On the other hand, a good social media consultant will try to guide a client to the best solution they know of while also knowing that it’s ultimately the client who best knows their goals. And if there is hostility on either side, it’s probably time to walk away because the consultant and client are no longer a good fit.
But a good client-consultant relationship should have a good, respectful push and pull. It will make everything better. The key is to recognize when it is that and when it has ventured into something that is unhealthy for both parties.
There is an argument every time a client brings an idea
What is that argument? Well, it usually is around how the client knows nothing about social media or their audience and that the idea will not work for social media. Whether or not that is actually true is not very interesting. The combativeness is what is problematic and that it is happening every time.
For me, I think it’s important to let the client have some wins, so they feel some ownership of what is happening on their social media accounts. But what do I do when a client clearly doesn’t know what social media does or doesn’t do?

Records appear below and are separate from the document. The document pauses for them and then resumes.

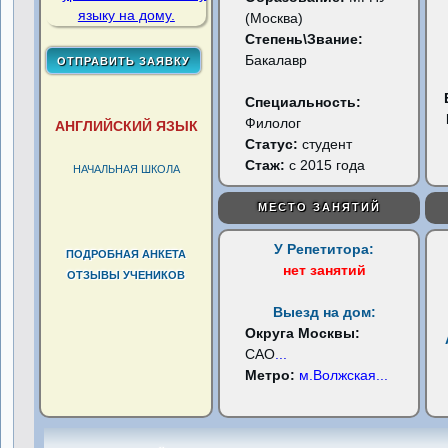
(Москва)
Степень\Звание:
Бакалавр
Специальность:
Филолог
АНГЛИЙСКИЙ ЯЗЫК
Статус:
студент
Стаж:
с 2015 года
НАЧАЛЬНАЯ ШКОЛА
МЕСТО ЗАНЯТИЙ
У Репетитора:
ПОДРОБНАЯ АНКЕТА
нет занятий
ОТЗЫВЫ УЧЕНИКОВ
Выезд на дом:
Округа Москвы:
САО
...
Метро:
м.Волжская
...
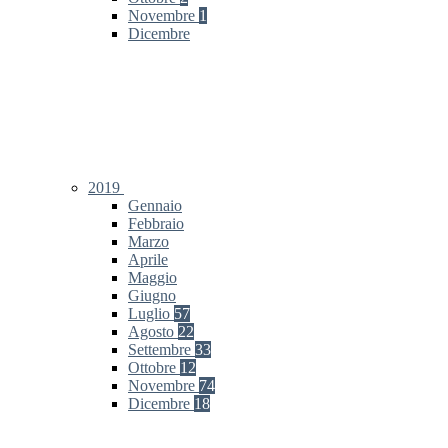
Novembre
1
Dicembre
2019
Gennaio
Febbraio
Marzo
Aprile
Maggio
Giugno
Luglio
57
Agosto
22
Settembre
33
Ottobre
12
Novembre
74
Dicembre
18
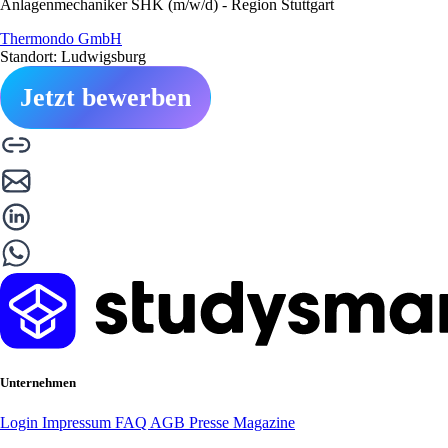
Anlagenmechaniker SHK (m/w/d) - Region Stuttgart
Thermondo GmbH
Standort: Ludwigsburg
Jetzt bewerben
Unternehmen
Login
Impressum
FAQ
AGB
Presse
Magazine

Or when they don’t know anything about what their audience actually reacts to?
Look, it’s a tough situation for sure. I have even had clients belittle me and my work, but I can even turn that kind of client around (within reason, because I don’t work with anyone who is constantly tearing me down). The worst thing you can do is to unilaterally turn down every idea and tell this kind of client that they don’t understand social media. That’s when hostilities start developing. What does work in most cases is taking the time to educate. Educate them on what social media can do and what it can’t. Sometimes it can be as simple as that.
But also, finding something good in client ideas can help encourage them. I love client ideas, because it can usually get the ball rolling a little faster when I know what directions they’re thinking about. Finding the gems and reworking them can show a respect for the client. It can show that everyone knows that we’re all coming from a place of good intentions and that we want to do the best for the organization.

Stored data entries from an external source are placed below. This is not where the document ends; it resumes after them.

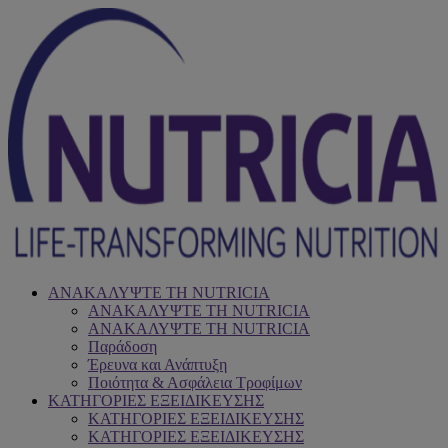
ΑΝΑΚΑΛΥΨΤΕ ΤΗ NUTRICIA
ΑΝΑΚΑΛΥΨΤΕ ΤΗ NUTRICIA
ΑΝΑΚΑΛΥΨΤΕ ΤΗ NUTRICIA
Παράδοση
Έρευνα και Ανάπτυξη
Ποιότητα & Ασφάλεια Τροφίμων
ΚΑΤΗΓΟΡΙΕΣ ΕΞΕΙΔΙΚΕΥΣΗΣ
ΚΑΤΗΓΟΡΙΕΣ ΕΞΕΙΔΙΚΕΥΣΗΣ
ΚΑΤΗΓΟΡΙΕΣ ΕΞΕΙΔΙΚΕΥΣΗΣ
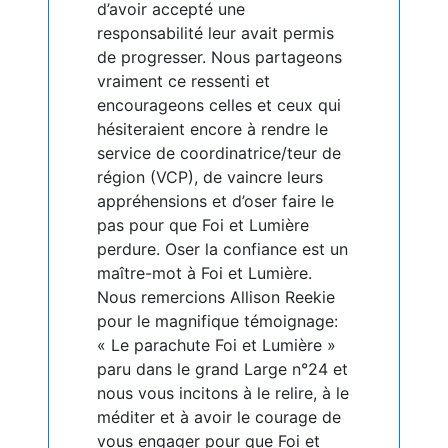
d’avoir accepté une
responsabilité leur avait permis
de progresser. Nous partageons
vraiment ce ressenti et
encourageons celles et ceux qui
hésiteraient encore à rendre le
service de coordinatrice/teur de
région (VCP), de vaincre leurs
appréhensions et d’oser faire le
pas pour que Foi et Lumière
perdure. Oser la confiance est un
maître-mot à Foi et Lumière.
Nous remercions Allison Reekie
pour le magnifique témoignage:
« Le parachute Foi et Lumière »
paru dans le grand Large n°24 et
nous vous incitons à le relire, à le
méditer et à avoir le courage de
vous engager pour que Foi et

It feels like you’re critiquing them rather than their work
This is a huge problem that is just waiting to blow up. I used to be the person who thought my work was who I was, and there are a lot of people who walk around with this same belief. So when you bring up criticisms, they take it as a personal attack rather than just trying to make the work better.
I want to tell you this is a fast fix, but it’s not. It took me years to divorce myself from my work enough to fully accept critiques. And now that I’m adding more services that I’m nervous about, I’m going through the process of divorcing myself from my work again.

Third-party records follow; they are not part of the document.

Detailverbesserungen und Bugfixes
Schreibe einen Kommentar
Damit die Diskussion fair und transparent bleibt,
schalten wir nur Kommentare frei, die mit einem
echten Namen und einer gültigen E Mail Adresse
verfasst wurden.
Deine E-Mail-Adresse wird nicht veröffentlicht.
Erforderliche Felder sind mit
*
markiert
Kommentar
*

Your best bet in this situation is to have a heart-to-heart with your consultant about this. Ask them about how you can better give them critiques. Talk about ways to improve your working relationship. And then watch what happens. Either they start moving towards some kind of change or they will dig their heels in.
If they are showing change, that’s a good sign. If they’re not, it’s probably time to start looking for another consultant.
The social media consultant isn’t engaging at all
I have had clients completely refuse to engage with me and put me in a silo off to myself. It sucks. I can’t even imagine a consultant choosing this life. But apparently some do.
If you have a social media consultant out there doing their own thing, it’s more likely that they’ll take a left turn and be nowhere near the organization’s goals. It’s something that needs to be stopped immediately regardless of who started the relationship off on this foot.
When you have a consultant who isn’t engaging at all, I would start asking for weekly meetings at a minimum. But you really should be asking for approvals as well. If none of this is covered in your contract, it needs to be there. It’s likely that a consultant will ask for more money for extra meetings. If you don’t have the budget for it, start looking at their services and figure out what you can bring in-house. That’s how important it is to make sure those meetings happen.
Maybe you’re thinking that once a month is enough. If you’re in a position where a consultant isn’t engaging at all, once a month isn’t enough. Making sure that it’s consistent weekly engagement will make sure that everyone stays on task. Too much can happen over the course of a whole month.
In the end, these are all big red flags in consultants. If you can’t right the ship, they’re all good reasons to move on. So as soon as you identify one of them, I would start looking at who could replace this consultant as soon as possible. You may not need that other consultant once you start addressing it. But if you do, they’re there and ready to go.